#### Aim of the task:
All of the entries must appear again exactly as written.
[Excerpted records — start]
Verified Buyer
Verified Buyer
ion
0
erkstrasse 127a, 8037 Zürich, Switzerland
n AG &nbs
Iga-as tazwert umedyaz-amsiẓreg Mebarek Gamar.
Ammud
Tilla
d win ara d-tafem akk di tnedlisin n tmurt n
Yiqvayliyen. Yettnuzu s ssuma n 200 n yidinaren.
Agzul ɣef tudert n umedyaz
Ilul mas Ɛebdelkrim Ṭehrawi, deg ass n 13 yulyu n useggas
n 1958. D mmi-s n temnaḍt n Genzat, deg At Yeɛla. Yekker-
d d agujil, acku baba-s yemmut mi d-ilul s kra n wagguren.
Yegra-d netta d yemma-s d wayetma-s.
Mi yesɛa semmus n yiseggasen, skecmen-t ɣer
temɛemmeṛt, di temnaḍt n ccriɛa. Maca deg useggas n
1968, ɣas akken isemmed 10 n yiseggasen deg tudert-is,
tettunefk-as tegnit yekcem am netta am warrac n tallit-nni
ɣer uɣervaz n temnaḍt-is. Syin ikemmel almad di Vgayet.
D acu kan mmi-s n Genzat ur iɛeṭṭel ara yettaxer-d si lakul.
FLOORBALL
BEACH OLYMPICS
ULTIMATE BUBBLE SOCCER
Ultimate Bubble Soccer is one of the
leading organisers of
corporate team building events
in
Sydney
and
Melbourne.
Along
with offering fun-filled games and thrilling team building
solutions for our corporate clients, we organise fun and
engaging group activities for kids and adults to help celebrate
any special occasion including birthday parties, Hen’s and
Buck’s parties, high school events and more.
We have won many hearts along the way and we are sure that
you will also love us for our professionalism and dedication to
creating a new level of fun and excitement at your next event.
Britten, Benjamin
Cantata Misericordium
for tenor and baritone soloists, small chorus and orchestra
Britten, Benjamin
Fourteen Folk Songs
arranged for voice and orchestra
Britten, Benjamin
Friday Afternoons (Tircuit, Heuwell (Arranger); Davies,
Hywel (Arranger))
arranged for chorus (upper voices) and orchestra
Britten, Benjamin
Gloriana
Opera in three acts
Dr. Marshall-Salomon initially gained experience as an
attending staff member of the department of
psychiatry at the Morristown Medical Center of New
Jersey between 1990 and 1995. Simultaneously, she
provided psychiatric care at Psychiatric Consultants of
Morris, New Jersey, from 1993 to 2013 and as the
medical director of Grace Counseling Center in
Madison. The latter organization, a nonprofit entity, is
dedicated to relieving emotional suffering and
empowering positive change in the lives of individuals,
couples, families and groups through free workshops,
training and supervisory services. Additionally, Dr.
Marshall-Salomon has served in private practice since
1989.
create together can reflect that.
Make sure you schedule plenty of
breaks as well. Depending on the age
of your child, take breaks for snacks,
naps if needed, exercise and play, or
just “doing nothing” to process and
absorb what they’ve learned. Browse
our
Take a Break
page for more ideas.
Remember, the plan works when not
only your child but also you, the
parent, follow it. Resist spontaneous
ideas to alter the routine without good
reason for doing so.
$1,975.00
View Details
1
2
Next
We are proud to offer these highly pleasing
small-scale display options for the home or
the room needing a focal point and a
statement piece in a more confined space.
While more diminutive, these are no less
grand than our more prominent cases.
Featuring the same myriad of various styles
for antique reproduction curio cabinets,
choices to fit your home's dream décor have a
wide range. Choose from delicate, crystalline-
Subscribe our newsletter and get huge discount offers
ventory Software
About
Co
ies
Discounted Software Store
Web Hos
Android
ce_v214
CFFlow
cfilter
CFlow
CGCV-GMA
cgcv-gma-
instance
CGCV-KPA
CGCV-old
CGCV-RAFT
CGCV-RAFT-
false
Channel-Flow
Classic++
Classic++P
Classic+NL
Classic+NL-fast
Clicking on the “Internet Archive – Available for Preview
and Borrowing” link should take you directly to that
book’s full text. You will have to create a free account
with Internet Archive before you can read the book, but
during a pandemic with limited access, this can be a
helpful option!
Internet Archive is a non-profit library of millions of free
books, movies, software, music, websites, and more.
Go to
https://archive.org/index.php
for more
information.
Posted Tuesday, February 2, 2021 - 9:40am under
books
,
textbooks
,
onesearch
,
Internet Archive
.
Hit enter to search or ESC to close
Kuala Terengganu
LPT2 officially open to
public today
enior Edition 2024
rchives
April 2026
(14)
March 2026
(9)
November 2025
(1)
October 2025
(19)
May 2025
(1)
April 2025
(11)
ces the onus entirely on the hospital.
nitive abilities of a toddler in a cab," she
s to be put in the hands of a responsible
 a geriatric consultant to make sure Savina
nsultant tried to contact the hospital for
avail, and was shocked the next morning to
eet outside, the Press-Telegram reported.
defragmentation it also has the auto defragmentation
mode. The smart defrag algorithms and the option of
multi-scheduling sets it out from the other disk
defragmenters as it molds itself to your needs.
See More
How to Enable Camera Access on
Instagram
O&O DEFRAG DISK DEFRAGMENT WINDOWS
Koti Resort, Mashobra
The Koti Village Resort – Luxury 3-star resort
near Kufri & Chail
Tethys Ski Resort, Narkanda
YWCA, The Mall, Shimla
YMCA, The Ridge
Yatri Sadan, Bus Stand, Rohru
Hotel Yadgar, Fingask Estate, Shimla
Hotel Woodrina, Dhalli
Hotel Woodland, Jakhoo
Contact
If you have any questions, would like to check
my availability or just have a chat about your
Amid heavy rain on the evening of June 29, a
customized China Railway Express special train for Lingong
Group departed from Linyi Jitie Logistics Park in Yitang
[Excerpted records — finish]
#### Response for this exercise:
Verified Buyer
Verified Buyer
ion
0
erkstrasse 127a, 8037 Zürich, Switzerland
n AG &nbs
Iga-as tazwert umedyaz-amsiẓreg Mebarek Gamar.
Ammud
Tilla
d win ara d-tafem akk di tnedlisin n tmurt n
Yiqvayliyen. Yettnuzu s ssuma n 200 n yidinaren.
Agzul ɣef tudert n umedyaz
Ilul mas Ɛebdelkrim Ṭehrawi, deg ass n 13 yulyu n useggas
n 1958. D mmi-s n temnaḍt n Genzat, deg At Yeɛla. Yekker-
d d agujil, acku baba-s yemmut mi d-ilul s kra n wagguren.
Yegra-d netta d yemma-s d wayetma-s.
Mi yesɛa semmus n yiseggasen, skecmen-t ɣer
temɛemmeṛt, di temnaḍt n ccriɛa. Maca deg useggas n
1968, ɣas akken isemmed 10 n yiseggasen deg tudert-is,
tettunefk-as tegnit yekcem am netta am warrac n tallit-nni
ɣer uɣervaz n temnaḍt-is. Syin ikemmel almad di Vgayet.
D acu kan mmi-s n Genzat ur iɛeṭṭel ara yettaxer-d si lakul.
FLOORBALL
BEACH OLYMPICS
ULTIMATE BUBBLE SOCCER
Ultimate Bubble Soccer is one of the
leading organisers of
corporate team building events
in
Sydney
and
Melbourne.
Along
with offering fun-filled games and thrilling team building
solutions for our corporate clients, we organise fun and
engaging group activities for kids and adults to help celebrate
any special occasion including birthday parties, Hen’s and
Buck’s parties, high school events and more.
We have won many hearts along the way and we are sure that
you will also love us for our professionalism and dedication to
creating a new level of fun and excitement at your next event.
Britten, Benjamin
Cantata Misericordium
for tenor and baritone soloists, small chorus and orchestra
Britten, Benjamin
Fourteen Folk Songs
arranged for voice and orchestra
Britten, Benjamin
Friday Afternoons (Tircuit, Heuwell (Arranger); Davies,
Hywel (Arranger))
arranged for chorus (upper voices) and orchestra
Britten, Benjamin
Gloriana
Opera in three acts
Dr. Marshall-Salomon initially gained experience as an
attending staff member of the department of
psychiatry at the Morristown Medical Center of New
Jersey between 1990 and 1995. Simultaneously, she
provided psychiatric care at Psychiatric Consultants of
Morris, New Jersey, from 1993 to 2013 and as the
medical director of Grace Counseling Center in
Madison. The latter organization, a nonprofit entity, is
dedicated to relieving emotional suffering and
empowering positive change in the lives of individuals,
couples, families and groups through free workshops,
training and supervisory services. Additionally, Dr.
Marshall-Salomon has served in private practice since
1989.
create together can reflect that.
Make sure you schedule plenty of
breaks as well. Depending on the age
of your child, take breaks for snacks,
naps if needed, exercise and play, or
just “doing nothing” to process and
absorb what they’ve learned. Browse
our
Take a Break
page for more ideas.
Remember, the plan works when not
only your child but also you, the
parent, follow it. Resist spontaneous
ideas to alter the routine without good
reason for doing so.
$1,975.00
View Details
1
2
Next
We are proud to offer these highly pleasing
small-scale display options for the home or
the room needing a focal point and a
statement piece in a more confined space.
While more diminutive, these are no less
grand than our more prominent cases.
Featuring the same myriad of various styles
for antique reproduction curio cabinets,
choices to fit your home's dream décor have a
wide range. Choose from delicate, crystalline-
Subscribe our newsletter and get huge discount offers
ventory Software
About
Co
ies
Discounted Software Store
Web Hos
Android
ce_v214
CFFlow
cfilter
CFlow
CGCV-GMA
cgcv-gma-
instance
CGCV-KPA
CGCV-old
CGCV-RAFT
CGCV-RAFT-
false
Channel-Flow
Classic++
Classic++P
Classic+NL
Classic+NL-fast
Clicking on the “Internet Archive – Available for Preview
and Borrowing” link should take you directly to that
book’s full text. You will have to create a free account
with Internet Archive before you can read the book, but
during a pandemic with limited access, this can be a
helpful option!
Internet Archive is a non-profit library of millions of free
books, movies, software, music, websites, and more.
Go to
https://archive.org/index.php
for more
information.
Posted Tuesday, February 2, 2021 - 9:40am under
books
,
textbooks
,
onesearch
,
Internet Archive
.
Hit enter to search or ESC to close
Kuala Terengganu
LPT2 officially open to
public today
enior Edition 2024
rchives
April 2026
(14)
March 2026
(9)
November 2025
(1)
October 2025
(19)
May 2025
(1)
April 2025
(11)
ces the onus entirely on the hospital.
nitive abilities of a toddler in a cab," she
s to be put in the hands of a responsible
 a geriatric consultant to make sure Savina
nsultant tried to contact the hospital for
avail, and was shocked the next morning to
eet outside, the Press-Telegram reported.
defragmentation it also has the auto defragmentation
mode. The smart defrag algorithms and the option of
multi-scheduling sets it out from the other disk
defragmenters as it molds itself to your needs.
See More
How to Enable Camera Access on
Instagram
O&O DEFRAG DISK DEFRAGMENT WINDOWS
Koti Resort, Mashobra
The Koti Village Resort – Luxury 3-star resort
near Kufri & Chail
Tethys Ski Resort, Narkanda
YWCA, The Mall, Shimla
YMCA, The Ridge
Yatri Sadan, Bus Stand, Rohru
Hotel Yadgar, Fingask Estate, Shimla
Hotel Woodrina, Dhalli
Hotel Woodland, Jakhoo
Contact
If you have any questions, would like to check
my availability or just have a chat about your
Amid heavy rain on the evening of June 29, a
customized China Railway Express special train for Lingong
Group departed from Linyi Jitie Logistics Park in Yitang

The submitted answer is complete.